Small Business Innovation Research (SBIR) and Small Business Technology Transfer (STTR) Opportunities

May 17, 2013

NCATS is interested in the development of innovative tools, technologies and intervention (drug, device, diagnostic) platforms that would support the creation of novel therapeutics and/or diagnostics, especially for rare and neglected diseases. The NCATS SBIR/STTR program proposes to initiate new funding opportunity announcements (FOAs) for small businesses on topics relevant to the Center’s mission.
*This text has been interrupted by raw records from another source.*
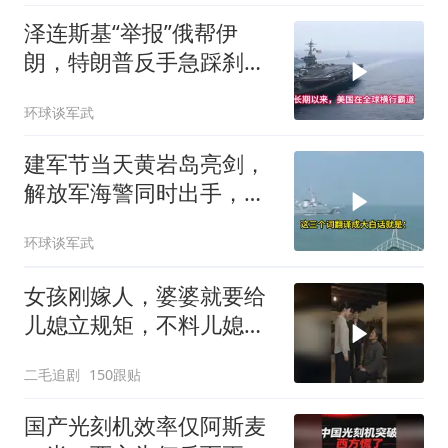
泽连斯基“举报”俄帮伊
朗，特朗普反手急踩刹
车，美国霸权底气尽失
环球谈军武
建军节当天黄岩岛亮剑，
解放军海警同时出手，菲
律宾的挑衅该收场了
环球谈军武
女孩刚嫁人，婆婆就要给
儿媳立规矩，不料儿媳不
是好惹的！
二毛追剧
150跟贴
国产光刻机效率仅阿斯麦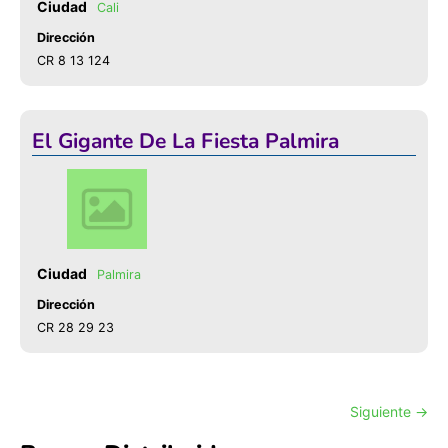
Cali
Dirección
CR 8 13 124
El Gigante De La Fiesta Palmira
Palmira
Dirección
CR 28 29 23
Siguiente →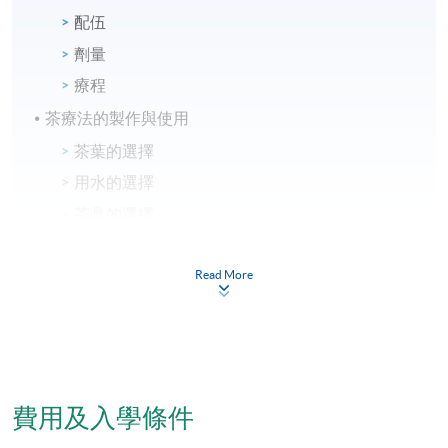
配伍
劑量
療程
茶療法的製作與使用
茶葉的選擇
用水的選擇
茶具的選擇
製作步驟
Read More
茶療法的注意事項
評核
習作： 工作紙包含選擇題及簡答題
小組專題報告：每組需要提交一份有關茶療的專題報
費用及入學條件
告及作口頭簡報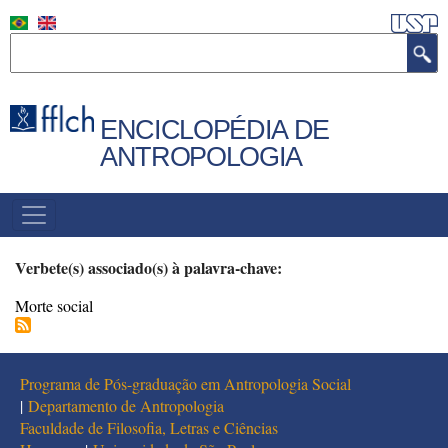
Pular
para
Buscar
o
conteúdo
principal
ENCICLOPÉDIA DE
ANTROPOLOGIA
MENU
PRINCIPAL
Verbete(s) associado(s) à palavra-chave:
Morte social
Programa de Pós-graduação em Antropologia Social
|
Departamento de Antropologia
Faculdade de Filosofia, Letras e Ciências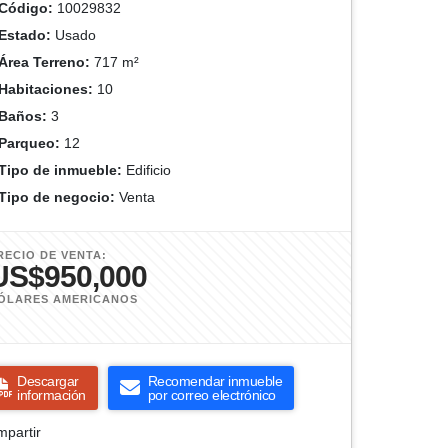
Código:
10029832
Estado:
Usado
Área Terreno:
717 m²
Habitaciones:
10
Baños:
3
Parqueo:
12
Tipo de inmueble:
Edificio
Tipo de negocio:
Venta
RECIO DE VENTA:
US$950,000
ÓLARES AMERICANOS
Descargar
Recomendar inmueble
información
por correo electrónico
partir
NCATS SBIR/STTR set-aside funds will support opportunities for the following topics using SBIR Phase I and Phase II award mechanisms:

  • Development of neurocognitive pediatric tools for measuring and analyzing clinical study endpoints in rare neurocognitive disorders
  • Development of biomarkers for rare diseases as endpoints for clinical trial measurements

As part of the U.S. Public Health Service’s 2014-1 SBIR Contract Solicitation call for topics, NCATS will develop solicitations for the topics listed below. All research topics for this contract solicitation must have received concept review. Topics selected for Phase I project awards must have the potential to continue to Phase II.

  • Portable parathyroid hormone pump and calcium monitoring device
  • Development of improved genome-editing technologies
  • Development of droplet detection system for high-throughput screening
  • Platforms for the rapid development of cell-based assays for rare diseases

Ethical Challenges in Translational Research: Evidence-Based Research

Jan. 23, 2013

Researchers face many ethical challenges in the translation of basic findings into clinical testing and, ultimately, implementation in the clinic. Evidence-based research is needed to provide data to inform solutions. This concept proposes to help the Clinical and Translational Science Awards community and NIH-funded networks by integrating evidence-based ethics research into current research activities. The concept will be supported with bioethics funding from the NIH Office of the Director.

Increasing National Capacity for Clinical and Translational Research

Jan. 23, 2013

Industry, academia and regulatory bodies exhibit willingness to change currently inefficient practices in translational research. However, all in the biomedical research community need a national environment that supports innovation. This concept will provide opportunities to pilot expansion of innovative and effective practices, methodologies and technologies across multiple sites in real time to support a sustainable national capacity for translation research.


Strengthening Community-Engaged Research in the Clinical and Translational Science Awards Program

Sept. 14, 2012

The development of innovative approaches to engage communities in research efforts and to improve the dissemination and implementation to the community of insights from NIH research are important for developing and implementing new preventives, diagnostics and therapeutics. This concept will identify major challenges to effective community-engaged clinical research, especially those encountered by institutes and centers at the National Institutes of Health, and will solicit focused, highly innovative demonstration projects to test strategies to overcome these barriers.